Despite these encouraging results, our model suffers from the following limitations, which we hope to address in the future. First, construction of the CSN relied solely on gene expression profile data, and future work to integrate somatic mutation information, epigenetic status [26,27], and pathways could potentially improve the performance of our network models. Furthermore, some other dynamic and direct features, such as time-course gene expression  or protein signaling , might better illustrate a cell line and potentially give a more reliable CSN. Second, construction of the DSN used the 1-D and 2-D structural features of each drug, which might provide too many features for small molecule drugs, and yet ignored the 3-D structure features which may be important for certain drugs. Third, our dual-network model is a local weighted model based on responses of existing cell lines to the query drug or (and) the query cell line to other similar drugs by chemical structure. So it does not work without the above two types of information, such as the response prediction for a new drug to a new cell line, which is more useful in real application cases. With increasing data on cell-line drug responses becoming available over time, and extended network models to address the above limitations, we hope this network-based approach will have much better predictive power and potentially be used in drug combination exploration . Finally, our local weighted model could possibly shrink the range of predicted drug responses and thus lead to a quite large RMSE. For example, if response of a drug d and cell line c is the largest among all training data, the linear combination of response values from their neighborhood will definitely be smaller than the truth. However, in practical clinical settings, one may care more about the relative order rather than the absolute values of drug response data due to the batch effect of different experiments. So most work in drug response prediction used correlation between true and predicted values as a measure of effectiveness [13,17], which might be a better measure than RMSE. In fact, even the published original data from CCLE and CGP have different magnitudes in IC50 for their common drugs (S7 Fig).
Materials and Methods
The cancer genomic and drug response data used in this work are available from the Cancer Cell Line Encyclopedia (CCLE)  and the Cancer Genome Project (CGP) . The CCLE dataset consists of large-scale genomic data, including gene expression profiles, mutation status, and copy number variation for 1,036 human cancer cell lines, and eight-point dose-response curves for 24 chemical compounds across 504 cell lines. Gene expression profiles and drug sensitivity data (measured by area under dose-response curves) were downloaded from the CCLE website (http://www.broadinstitute.org/ccle). Both drug sensitivity measurements and gene expression profile data are available for 491 common cancer cell lines. The CGP dataset provided raw gene expression profiles for 789 cell lines, which we downloaded from AffyExpress under accession number E-MTAB-783. We also obtained drug sensitivity measurements (activity area) and cell line annotation data from the CGP website (http://www.cancerrxgene.org/downloads), which included data for 139 drugs and 707 cancer cell lines. The CGP study provided both drug sensitivity measurements and gene expression profile data for 653 common cancer cell lines.

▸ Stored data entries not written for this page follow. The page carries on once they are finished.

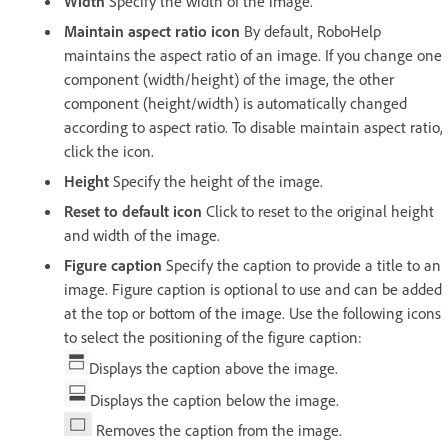
Width
Specify the width of the image.
Maintain aspect ratio icon
By default, RoboHelp
maintains the aspect ratio of an image. If you change one
component (width/height) of the image, the other
component (height/width) is automatically changed
according to aspect ratio. To disable maintain aspect ratio,
click the icon.
Height
Specify the height of the image.
Reset to default icon
Click to reset to the original height
and width of the image.
Figure caption
Specify the caption to provide a title to an
image. Figure caption is optional to use and can be added
at the top or bottom of the image. Use the following icons
to select the positioning of the figure caption:
Displays the caption above the image.
Displays the caption below the image.
Removes the caption from the image.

We downloaded the chemical structural information for each drug from PubChem, a database of chemical molecules and their activities in different biological assays. It contains validated chemical depiction information for 19 million unique compounds contributed from over 70 depositing organizations. We downloaded raw chemical property profiles (SDF files) for 23 drugs in the CCLE study and 124 drugs in the CGP study from the PubChem website. The 1-D and 2-D chemical structural features of each drug were retrieved using the PaDEL software program (v2.11, downloaded from the project website http://padel.nus.edu.sg/software/padeldescriptor/) with default settings. In detail, the 1D descriptors consist of compositional or constitutional molecular properties, e.g., atom count, bond count, and molecular weight. The 2D descriptors include different quantitative properties of the topology such as Kappa shape indices , Randic  and Wiener indices  (S1 Table).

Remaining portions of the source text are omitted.